A Rasmussen poll conducted last month found that:
A new Rasmussen Reports national telephone survey shows that 50% of U.S. Adults favor a plan to break up the 12 megabanks, which currently control about 69% of the banking industry. Twenty-three percent (23%) oppose breaking up the largest banks, while another 27% are undecided.
While polls show that Democrats favor breaking up the big banks more than Republicans, many Republicans point out that the big banks would fail on their own if the government stopped bailing them out. Indeed, a Harris poll from last year shows that 87% of Republicans are against bank bailouts. In other words, the percentage of Americans who favor breaking up the big banks – either directly through government intervention or indirectly by pulling the plug on their taxpayer life support – is probably more like 90-99%.

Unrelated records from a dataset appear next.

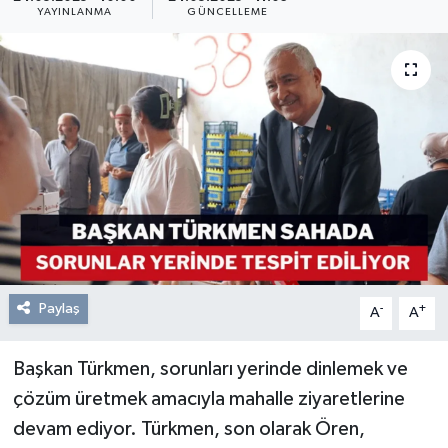
YAYINLANMA
GÜNCELLEME
Resmi Reklam
Röportajlar
Paylaş
-
+
A
A
Başkan Türkmen, sorunları yerinde dinlemek ve
çözüm üretmek amacıyla mahalle ziyaretlerine
devam ediyor. Türkmen, son olarak Ören,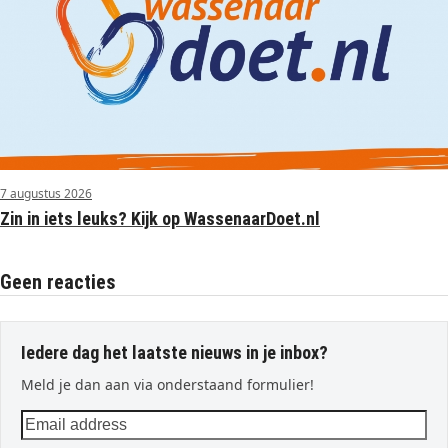
7 augustus 2026
Zin in iets leuks? Kijk op WassenaarDoet.nl
Geen reacties
Iedere dag het laatste nieuws in je inbox?
Meld je dan aan via onderstaand formulier!
Email
address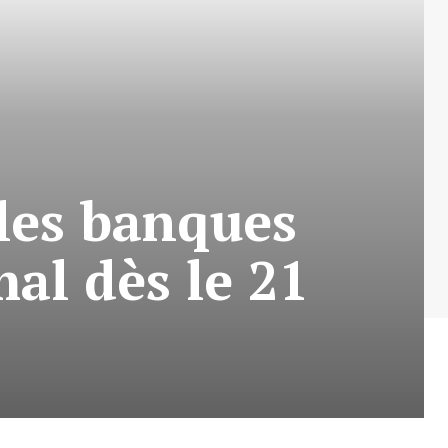
 les banques
al dès le 21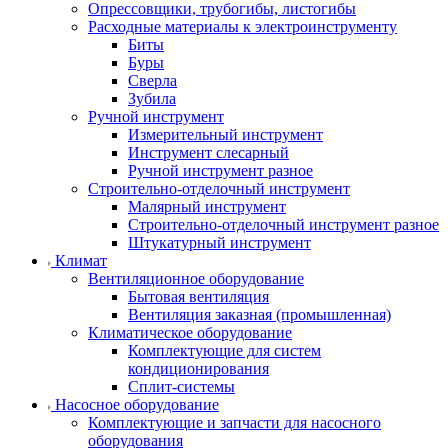
Опрессовщики, трубогибы, листогибы
Расходные материалы к электроинструменту
Биты
Буры
Сверла
Зубила
Ручной инструмент
Измерительный инструмент
Инструмент слесарный
Ручной инструмент разное
Строительно-отделочный инструмент
Малярный инструмент
Строительно-отделочный инструмент разное
Штукатурный инструмент
Климат
Вентиляционное оборудование
Бытовая вентиляция
Вентиляция заказная (промышленная)
Климатическое оборудование
Комплектующие для систем
кондиционирования
Сплит-системы
Насосное оборудование
Комплектующие и запчасти для насосного
оборудования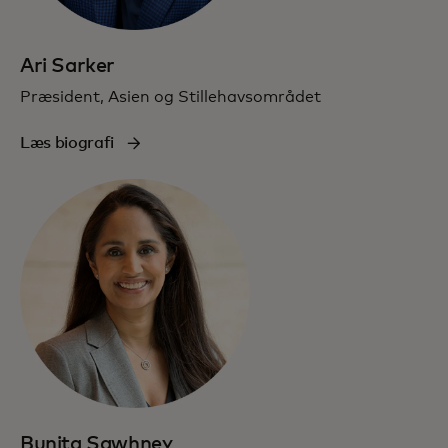
Ari Sarker
Præsident, Asien og Stillehavsområdet
Læs biografi
Bunita Sawhney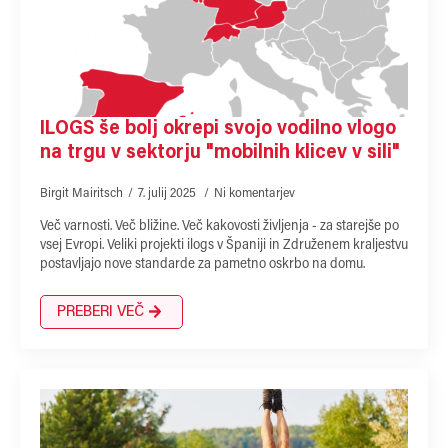
ILOGS še bolj okrepi svojo vodilno vlogo
na trgu v sektorju "mobilnih klicev v sili"
Birgit Mairitsch
7. julij 2025
Ni komentarjev
Več varnosti. Več bližine. Več kakovosti življenja - za starejše po
vsej Evropi. Veliki projekti ilogs v Španiji in Združenem kraljestvu
postavljajo nove standarde za pametno oskrbo na domu.
PREBERI VEČ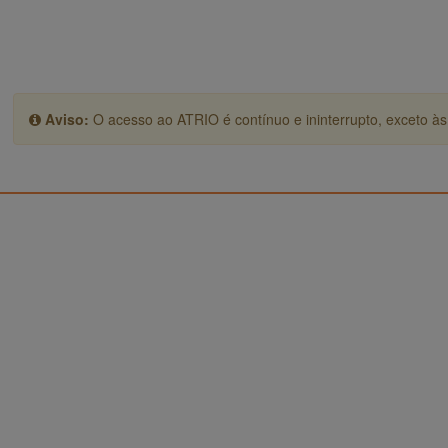
Aviso:
O acesso ao ATRIO é contínuo e ininterrupto, exceto às 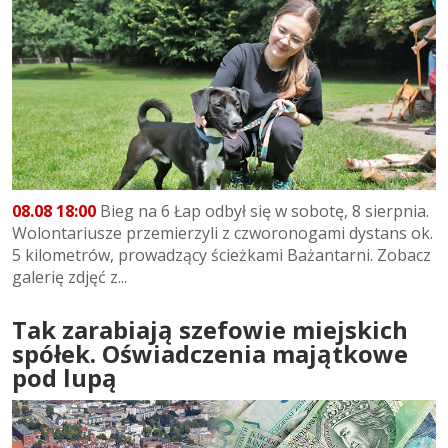
08.08 18:00
Bieg na 6 Łap odbył się w sobotę, 8 sierpnia.
Wolontariusze przemierzyli z czworonogami dystans ok.
5 kilometrów, prowadzący ścieżkami Bażantarni. Zobacz
galerię zdjęć z...
Tak zarabiają szefowie miejskich
spółek. Oświadczenia majątkowe
pod lupą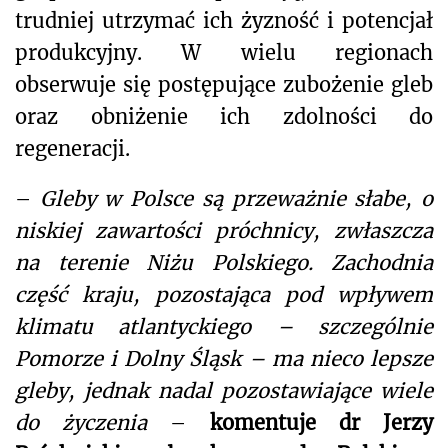
trudniej utrzymać ich żyzność i potencjał
produkcyjny. W wielu regionach
obserwuje się postępujące zubożenie gleb
oraz obniżenie ich zdolności do
regeneracji.
–
Gleby w Polsce są przeważnie słabe, o
niskiej zawartości próchnicy, zwłaszcza
na terenie Niżu Polskiego. Zachodnia
część kraju, pozostająca pod wpływem
klimatu atlantyckiego – szczególnie
Pomorze i Dolny Śląsk – ma nieco lepsze
gleby, jednak nadal pozostawiające wiele
do życzenia
–
komentuje dr Jerzy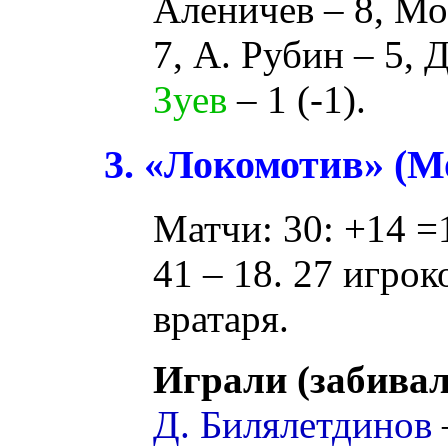
Аленичев
– 8,
Мо
7,
А. Рубин
– 5,
Д
Зуев
– 1 (
-1
).
3. «Локомотив» (М
Матчи: 30: +14 =
41 – 18. 27 игрок
вратаря.
Играли (забивал
Д. Билялетдинов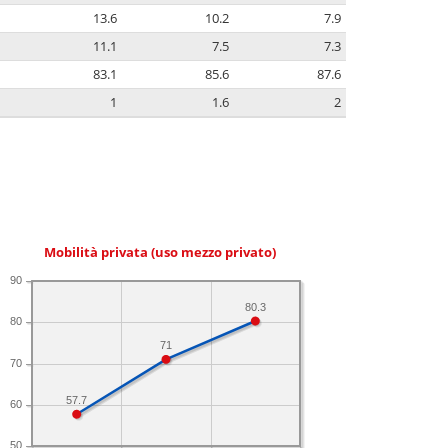
13.6
10.2
7.9
11.1
7.5
7.3
83.1
85.6
87.6
1
1.6
2
Mobilità privata (uso mezzo privato)
90
80.3
80
71
70
57.7
60
50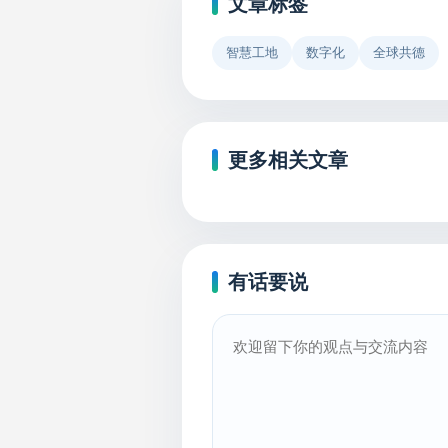
文章标签
智慧工地
数字化
全球共德
更多相关文章
有话要说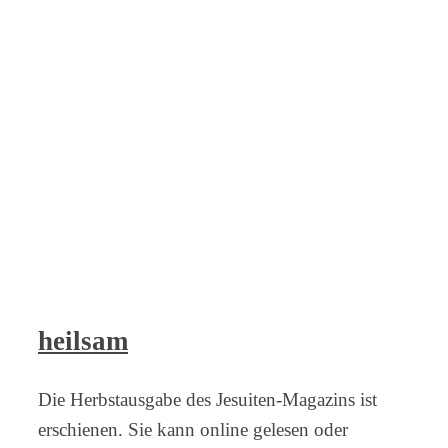
heilsam
Die Herbstausgabe des Jesuiten-Magazins ist
erschienen. Sie kann online gelesen oder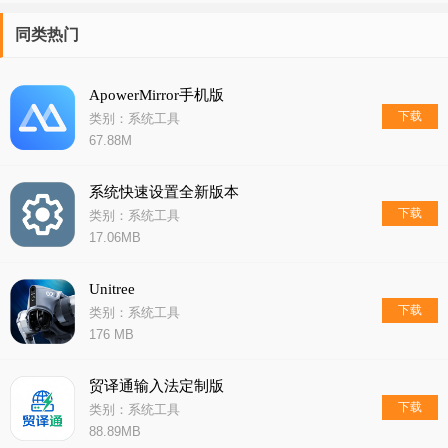
同类热门
ApowerMirror手机版
下载
类别：系统工具
67.88M
系统快速设置全新版本
下载
类别：系统工具
17.06MB
Unitree
下载
类别：系统工具
176 MB
贸译通输入法定制版
下载
类别：系统工具
88.89MB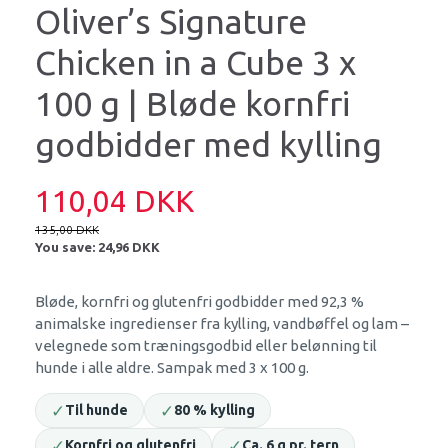
Oliver’s Signature
Chicken in a Cube 3 x
100 g | Bløde kornfri
godbidder med kylling
110,04 DKK
135,00 DKK
You save:
24,96 DKK
Bløde, kornfri og glutenfri godbidder med 92,3 %
animalske ingredienser fra kylling, vandbøffel og lam –
velegnede som træningsgodbid eller belønning til
hunde i alle aldre. Sampak med 3 x 100 g.
✓
✓
Til hunde
80 % kylling
✓
✓
Kornfri og glutenfri
Ca. 6 g pr. tern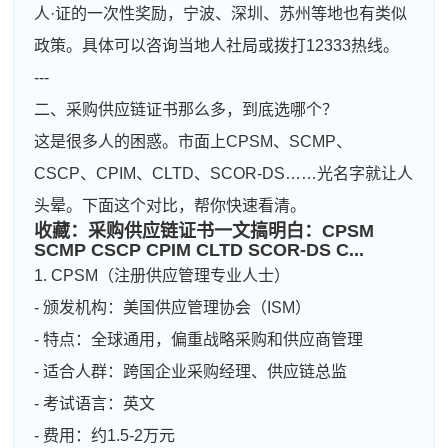
人·证的一次性奖励，宁波、深圳、苏州等地也有类似
政策。具体可以咨询当地人社局或拨打12333热线。
---
二、采购供应链证书那么多，到底选哪个？
这是很多人的困惑。市面上CPSM、SCMP、
CSCP、CPIM、CLTD、SCOR-DS……光名字就让人
头晕。下面这个对比，帮你快速看清。
收藏：采购供应链证书一文搞明白：CPSM
SCMP CSCP CPIM CLTD SCOR-DS C...
1. CPSM（注册供应管理专业人士）
- 颁发机构：美国供应管理协会（ISM）
- 特点：全球通用，偏重战略采购和供应商管理
- 适合人群：跨国企业采购经理、供应链总监
- 考试语言：英文
- 费用：约1.5-2万元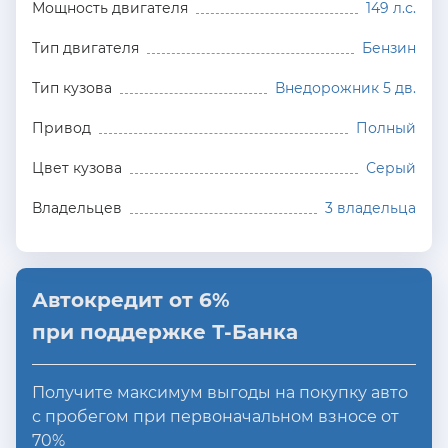
Мощность двигателя
149 л.с.
Тип двигателя
Бензин
Тип кузова
Внедорожник 5 дв.
Привод
Полный
Цвет кузова
Серый
Владельцев
3 владельца
Автокредит от 6%
при поддержке Т-Банка
Получите максимум выгоды на покупку авто
с пробегом при первоначальном взносе от
70%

The 27% of Americans who don’t yet have enough information to decide whether they are for directly breaking up the big banks may want to note that the following top economists and financial experts believe that the economy cannot recover unless the big, insolvent banks are broken up in an orderly fashion:
- Current chairman of the Federal Reserve, Ben Bernanke
- Former chairman of the Federal Reserve, Alan Greenspan
- Former chairman of the Federal Reserve, Paul Volcker
- Former Secretary of Labor Robert Reich
- Current Vice Chair and director of the Federal Deposit Insurance Corporation – and former 20-year President of the Federal Reserve Bank of Kansas City – Thomas Hoenig (and see this)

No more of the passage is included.